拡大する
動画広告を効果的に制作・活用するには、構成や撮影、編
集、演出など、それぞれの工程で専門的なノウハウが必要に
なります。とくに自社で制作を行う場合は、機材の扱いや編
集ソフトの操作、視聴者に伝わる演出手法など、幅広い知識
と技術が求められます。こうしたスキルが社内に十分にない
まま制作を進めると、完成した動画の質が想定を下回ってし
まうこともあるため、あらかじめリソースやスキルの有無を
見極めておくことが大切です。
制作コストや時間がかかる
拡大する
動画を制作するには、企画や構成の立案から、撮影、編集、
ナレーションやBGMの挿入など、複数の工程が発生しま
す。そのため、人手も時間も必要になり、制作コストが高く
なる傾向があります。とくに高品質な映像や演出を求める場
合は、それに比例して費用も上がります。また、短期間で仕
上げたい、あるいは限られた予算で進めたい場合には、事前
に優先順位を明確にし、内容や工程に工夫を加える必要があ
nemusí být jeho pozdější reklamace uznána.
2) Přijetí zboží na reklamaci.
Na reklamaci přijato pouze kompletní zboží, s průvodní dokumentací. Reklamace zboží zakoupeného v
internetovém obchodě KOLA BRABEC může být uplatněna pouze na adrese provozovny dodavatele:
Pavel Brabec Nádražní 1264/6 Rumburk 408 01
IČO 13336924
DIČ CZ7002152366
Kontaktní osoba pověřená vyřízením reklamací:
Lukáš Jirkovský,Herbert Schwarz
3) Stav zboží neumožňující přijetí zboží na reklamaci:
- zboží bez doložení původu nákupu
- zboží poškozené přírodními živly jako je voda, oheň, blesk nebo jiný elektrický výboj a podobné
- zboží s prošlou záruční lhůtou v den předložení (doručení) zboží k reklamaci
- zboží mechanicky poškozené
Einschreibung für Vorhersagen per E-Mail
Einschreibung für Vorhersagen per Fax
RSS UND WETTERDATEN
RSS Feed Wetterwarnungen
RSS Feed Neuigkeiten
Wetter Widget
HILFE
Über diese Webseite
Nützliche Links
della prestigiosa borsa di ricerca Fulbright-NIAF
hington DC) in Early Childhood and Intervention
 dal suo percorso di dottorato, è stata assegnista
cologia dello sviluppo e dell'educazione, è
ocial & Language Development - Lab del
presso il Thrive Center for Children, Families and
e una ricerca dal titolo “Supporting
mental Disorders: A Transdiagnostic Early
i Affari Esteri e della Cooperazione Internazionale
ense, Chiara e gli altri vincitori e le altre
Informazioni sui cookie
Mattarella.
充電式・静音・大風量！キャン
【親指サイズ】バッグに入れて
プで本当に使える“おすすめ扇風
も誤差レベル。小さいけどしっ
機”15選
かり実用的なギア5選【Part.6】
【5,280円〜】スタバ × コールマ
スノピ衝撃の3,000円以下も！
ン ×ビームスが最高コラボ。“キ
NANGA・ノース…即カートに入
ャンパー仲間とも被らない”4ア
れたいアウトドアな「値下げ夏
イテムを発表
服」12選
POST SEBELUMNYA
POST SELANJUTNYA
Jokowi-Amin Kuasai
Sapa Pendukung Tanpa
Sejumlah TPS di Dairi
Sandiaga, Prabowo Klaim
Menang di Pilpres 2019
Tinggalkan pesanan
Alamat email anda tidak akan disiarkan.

^^^^^^^^^^^^^^^^

Problem to solve: An exact copy is needed of the lines from the one containing "presso il Thrive" through the end of the records.

Finished task:
presso il Thrive Center for Children, Families and
e una ricerca dal titolo “Supporting
mental Disorders: A Transdiagnostic Early
i Affari Esteri e della Cooperazione Internazionale
ense, Chiara e gli altri vincitori e le altre
Informazioni sui cookie
Mattarella.
充電式・静音・大風量！キャン
【親指サイズ】バッグに入れて
プで本当に使える“おすすめ扇風
も誤差レベル。小さいけどしっ
機”15選
かり実用的なギア5選【Part.6】
【5,280円〜】スタバ × コールマ
スノピ衝撃の3,000円以下も！
ン ×ビームスが最高コラボ。“キ
NANGA・ノース…即カートに入
ャンパー仲間とも被らない”4ア
れたいアウトドアな「値下げ夏
イテムを発表
服」12選
POST SEBELUMNYA
POST SELANJUTNYA
Jokowi-Amin Kuasai
Sapa Pendukung Tanpa
Sejumlah TPS di Dairi
Sandiaga, Prabowo Klaim
Menang di Pilpres 2019
Tinggalkan pesanan
Alamat email anda tidak akan disiarkan.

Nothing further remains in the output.